Since 1978 the service sector grew much faster than the agriculture and manufacturing sectors. Some attribute the slow growth of the manufacturing sector to civil conflict, youth uprising and natural disasters. Since 2005, the government has implemented large infrastructure projects with little or no economic impact with borrowed funds at market rates of interest. These projects consume imported items, draining foreign exchange out.
The Board Of Investment (BOI) has failed to attract foreign investment in comparison to the amount of money it gobbles up. It has no knowledge of the investment potential in the country. It has been going out to the world for last 40 years with its package of tax concessions. It is insensitive to local and global changes that have taken place in investment culture. The causes for failure to attract Foreign Direct Investment can be found in Doing Business Index compiled by the World Bank; the BOI has no interest in addressing them.
The Export Development Board (EDB) has failed to promote, diversify and improve value addition in exports. It does not forecast trends and prospects for exports. Economists talk of the increased share of industrial goods exports after liberalization. They cite apparel exports as the success story of liberalization. A correct assessment would show that the net foreign exchange earnings from exports and tourism are not much above zero, virtually with no value addition. The exporters and tourism operators seek and get concessions and facilities from the government but want to retain their earnings abroad as the market exchange rate is higher than the official rate. Rather than increasing export earnings through adding new products and markets, they want to make an extra buck through speculation and manipulation of monetary policy imbalances.
The only source that the country gains net foreign exchange earnings is migrant remittances, which come at a huge social cost.

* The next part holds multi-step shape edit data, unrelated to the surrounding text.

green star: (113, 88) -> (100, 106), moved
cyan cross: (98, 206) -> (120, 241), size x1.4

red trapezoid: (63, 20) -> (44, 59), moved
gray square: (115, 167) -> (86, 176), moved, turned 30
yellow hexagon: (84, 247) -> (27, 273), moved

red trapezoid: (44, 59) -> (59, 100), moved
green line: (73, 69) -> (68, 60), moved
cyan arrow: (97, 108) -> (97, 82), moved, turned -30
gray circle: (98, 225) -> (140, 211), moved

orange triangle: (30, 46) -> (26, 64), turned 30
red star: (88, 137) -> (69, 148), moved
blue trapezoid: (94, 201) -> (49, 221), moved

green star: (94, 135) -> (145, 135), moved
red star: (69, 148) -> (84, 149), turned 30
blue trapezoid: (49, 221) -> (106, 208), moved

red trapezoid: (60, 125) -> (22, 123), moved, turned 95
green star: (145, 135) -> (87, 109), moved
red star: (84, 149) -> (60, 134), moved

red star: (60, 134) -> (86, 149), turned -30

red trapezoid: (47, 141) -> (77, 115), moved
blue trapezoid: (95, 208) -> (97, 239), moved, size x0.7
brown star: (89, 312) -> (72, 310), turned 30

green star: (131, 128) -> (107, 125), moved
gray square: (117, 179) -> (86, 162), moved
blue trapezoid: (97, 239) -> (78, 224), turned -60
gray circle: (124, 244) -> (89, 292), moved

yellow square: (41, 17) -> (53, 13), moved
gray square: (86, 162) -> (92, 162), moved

The Central Bank is the policeman in the financial world but it is more undisciplined than the rest of the actors in the financial market. It does not forecast; if forecasted, it is way off the realization. The Central Bank deals with primary money supply (printed by the bank) and broad money supply (created by commercial banks) but it writes volumes on the merits of electronic transactions (invisible money) that are outside the radar of the policeman.

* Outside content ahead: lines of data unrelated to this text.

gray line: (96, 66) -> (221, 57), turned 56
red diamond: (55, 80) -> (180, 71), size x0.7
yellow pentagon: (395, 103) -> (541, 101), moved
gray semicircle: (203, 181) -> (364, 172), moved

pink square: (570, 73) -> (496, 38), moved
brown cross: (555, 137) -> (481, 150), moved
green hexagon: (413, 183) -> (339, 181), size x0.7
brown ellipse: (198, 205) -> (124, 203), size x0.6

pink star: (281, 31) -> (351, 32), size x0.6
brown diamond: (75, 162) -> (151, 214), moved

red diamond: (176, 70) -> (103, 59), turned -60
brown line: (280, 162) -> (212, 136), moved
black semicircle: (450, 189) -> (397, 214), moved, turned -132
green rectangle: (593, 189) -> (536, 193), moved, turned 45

It is argued that the IMF helps a country to reduce the risk of loan default, build up confidence among investors and exporters and enables borrowing at a low cost. The IMF will teach the country to borrow from Peter to pay Paul. Structural Adjustment Policies are the panacea the IMF prescribes for all ills. This includes budget deficit reduction, removing price controls and state subsidies, privatizing state-owned enterprises, liberalizing foreign trade and exchange systems, adopting flexible interest and exchange rates, and removing barriers to foreign capital flows. This will result in more imports and more foreign exchange draining out. The IMF remedy remains unchanged for the last 70; we have been paying homage to the IMF to get a new plaster on the wound.
Sri Lanka was a model economy at the time of gaining independence. It has taken 73 years to become a failed economy. Wishful thinking instead of forecasts, goals and roadmap; land alienation instead of land consolidation; attention paid to forward linkages instead of backward linkages; a liberal economy with floodgates opening for imports instead of a producing economy for exports; misplaced infrastructure; image building projects instead of strategic infrastructure; a failed engine of growth; absence of management and entrepreneurship; a rule based bureaucracy; and a lack of consultation and coordination have contributed to becoming a failed state.